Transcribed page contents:
↓↓↓

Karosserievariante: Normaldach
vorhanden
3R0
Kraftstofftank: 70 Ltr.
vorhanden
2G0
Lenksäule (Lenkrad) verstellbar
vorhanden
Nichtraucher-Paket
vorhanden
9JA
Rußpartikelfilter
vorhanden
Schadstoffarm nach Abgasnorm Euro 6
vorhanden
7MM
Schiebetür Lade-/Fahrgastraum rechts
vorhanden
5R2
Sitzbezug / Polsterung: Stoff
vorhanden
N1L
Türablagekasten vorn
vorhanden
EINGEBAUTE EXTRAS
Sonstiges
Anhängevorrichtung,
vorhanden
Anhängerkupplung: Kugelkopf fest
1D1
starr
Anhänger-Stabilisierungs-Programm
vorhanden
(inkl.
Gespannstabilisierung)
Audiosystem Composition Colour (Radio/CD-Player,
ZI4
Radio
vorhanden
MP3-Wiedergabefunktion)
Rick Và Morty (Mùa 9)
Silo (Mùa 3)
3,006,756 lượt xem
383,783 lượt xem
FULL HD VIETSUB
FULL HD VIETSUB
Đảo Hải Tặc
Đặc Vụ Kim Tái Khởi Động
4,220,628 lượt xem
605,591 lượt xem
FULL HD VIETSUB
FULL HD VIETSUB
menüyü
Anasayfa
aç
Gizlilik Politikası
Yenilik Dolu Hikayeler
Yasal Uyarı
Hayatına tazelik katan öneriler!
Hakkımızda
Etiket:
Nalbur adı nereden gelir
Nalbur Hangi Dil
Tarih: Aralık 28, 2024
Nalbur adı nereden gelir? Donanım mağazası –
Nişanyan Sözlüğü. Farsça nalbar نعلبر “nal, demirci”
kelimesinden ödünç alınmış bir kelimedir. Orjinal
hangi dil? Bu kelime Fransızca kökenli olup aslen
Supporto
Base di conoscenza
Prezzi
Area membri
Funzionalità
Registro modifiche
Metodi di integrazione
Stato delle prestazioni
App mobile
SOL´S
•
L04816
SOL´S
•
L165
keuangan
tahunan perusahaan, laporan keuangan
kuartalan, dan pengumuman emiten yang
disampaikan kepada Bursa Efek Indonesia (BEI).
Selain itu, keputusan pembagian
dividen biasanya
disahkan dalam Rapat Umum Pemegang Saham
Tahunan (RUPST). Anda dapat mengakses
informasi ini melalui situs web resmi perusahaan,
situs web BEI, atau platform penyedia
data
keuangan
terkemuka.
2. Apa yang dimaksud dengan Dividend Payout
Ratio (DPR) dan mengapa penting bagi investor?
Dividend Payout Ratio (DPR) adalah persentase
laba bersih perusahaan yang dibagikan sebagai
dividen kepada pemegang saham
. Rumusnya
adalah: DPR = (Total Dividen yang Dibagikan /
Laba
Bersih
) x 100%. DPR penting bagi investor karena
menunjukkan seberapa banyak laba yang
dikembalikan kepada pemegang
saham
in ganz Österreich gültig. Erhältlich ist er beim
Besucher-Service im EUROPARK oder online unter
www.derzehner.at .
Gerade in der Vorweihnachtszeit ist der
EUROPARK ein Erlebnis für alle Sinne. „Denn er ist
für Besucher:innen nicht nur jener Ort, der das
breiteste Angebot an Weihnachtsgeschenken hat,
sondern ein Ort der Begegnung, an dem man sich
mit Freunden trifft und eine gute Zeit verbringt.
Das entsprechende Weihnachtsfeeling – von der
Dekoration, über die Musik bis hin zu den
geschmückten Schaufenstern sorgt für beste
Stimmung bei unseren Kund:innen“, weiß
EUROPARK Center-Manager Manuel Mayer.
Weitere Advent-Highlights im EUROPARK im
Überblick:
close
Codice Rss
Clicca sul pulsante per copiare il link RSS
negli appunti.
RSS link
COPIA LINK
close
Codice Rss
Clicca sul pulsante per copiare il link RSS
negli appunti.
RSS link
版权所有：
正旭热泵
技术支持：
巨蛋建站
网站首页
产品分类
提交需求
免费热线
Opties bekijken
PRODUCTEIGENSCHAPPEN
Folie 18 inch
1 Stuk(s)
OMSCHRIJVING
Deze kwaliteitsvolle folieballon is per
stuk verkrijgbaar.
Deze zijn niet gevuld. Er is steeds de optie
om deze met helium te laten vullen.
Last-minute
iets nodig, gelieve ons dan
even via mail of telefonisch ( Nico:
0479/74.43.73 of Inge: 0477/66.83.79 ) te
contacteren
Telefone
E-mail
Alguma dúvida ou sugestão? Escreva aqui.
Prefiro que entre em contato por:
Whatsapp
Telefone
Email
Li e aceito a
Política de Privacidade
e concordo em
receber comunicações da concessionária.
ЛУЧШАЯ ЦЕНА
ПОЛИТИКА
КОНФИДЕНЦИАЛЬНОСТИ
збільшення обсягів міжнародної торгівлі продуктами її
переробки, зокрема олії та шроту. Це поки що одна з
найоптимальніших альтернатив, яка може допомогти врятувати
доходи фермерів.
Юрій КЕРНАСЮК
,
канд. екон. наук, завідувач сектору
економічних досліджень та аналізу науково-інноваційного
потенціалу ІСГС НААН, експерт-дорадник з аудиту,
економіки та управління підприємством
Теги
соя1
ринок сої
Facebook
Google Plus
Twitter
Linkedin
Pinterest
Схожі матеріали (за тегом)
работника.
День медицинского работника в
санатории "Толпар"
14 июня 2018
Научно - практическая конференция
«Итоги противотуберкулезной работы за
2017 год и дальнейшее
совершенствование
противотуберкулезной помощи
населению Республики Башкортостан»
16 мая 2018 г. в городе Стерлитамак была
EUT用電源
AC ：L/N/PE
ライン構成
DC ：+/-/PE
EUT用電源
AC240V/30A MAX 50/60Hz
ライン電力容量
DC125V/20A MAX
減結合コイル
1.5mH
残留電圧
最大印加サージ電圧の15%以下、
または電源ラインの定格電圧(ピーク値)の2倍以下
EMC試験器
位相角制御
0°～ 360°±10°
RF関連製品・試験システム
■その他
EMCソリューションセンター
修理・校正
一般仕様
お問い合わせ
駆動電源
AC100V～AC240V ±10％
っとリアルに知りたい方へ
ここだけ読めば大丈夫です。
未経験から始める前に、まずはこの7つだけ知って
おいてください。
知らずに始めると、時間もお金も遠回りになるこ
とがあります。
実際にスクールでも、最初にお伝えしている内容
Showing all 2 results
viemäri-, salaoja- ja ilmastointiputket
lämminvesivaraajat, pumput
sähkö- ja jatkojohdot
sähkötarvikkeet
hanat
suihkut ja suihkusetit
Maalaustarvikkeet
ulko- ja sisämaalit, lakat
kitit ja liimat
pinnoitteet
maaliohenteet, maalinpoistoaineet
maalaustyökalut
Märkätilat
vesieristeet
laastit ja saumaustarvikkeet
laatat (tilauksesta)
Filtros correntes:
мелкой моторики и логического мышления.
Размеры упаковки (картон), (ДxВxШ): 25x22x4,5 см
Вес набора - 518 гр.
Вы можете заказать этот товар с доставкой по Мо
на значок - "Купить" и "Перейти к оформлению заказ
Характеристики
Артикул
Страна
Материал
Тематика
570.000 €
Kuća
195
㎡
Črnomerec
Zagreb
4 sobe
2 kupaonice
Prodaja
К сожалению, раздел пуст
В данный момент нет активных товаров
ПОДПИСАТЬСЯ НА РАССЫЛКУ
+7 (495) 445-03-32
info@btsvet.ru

↑↑↑

Print, without alteration, only the lines above between the one holding "2017 год и дальнейшее" and the one holding "最大印加サージ電圧の15%以下、", inclusive.

**Solution for this problem**:
2017 год и дальнейшее
совершенствование
противотуберкулезной помощи
населению Республики Башкортостан»
16 мая 2018 г. в городе Стерлитамак была
EUT用電源
AC ：L/N/PE
ライン構成
DC ：+/-/PE
EUT用電源
AC240V/30A MAX 50/60Hz
ライン電力容量
DC125V/20A MAX
減結合コイル
1.5mH
残留電圧
最大印加サージ電圧の15%以下、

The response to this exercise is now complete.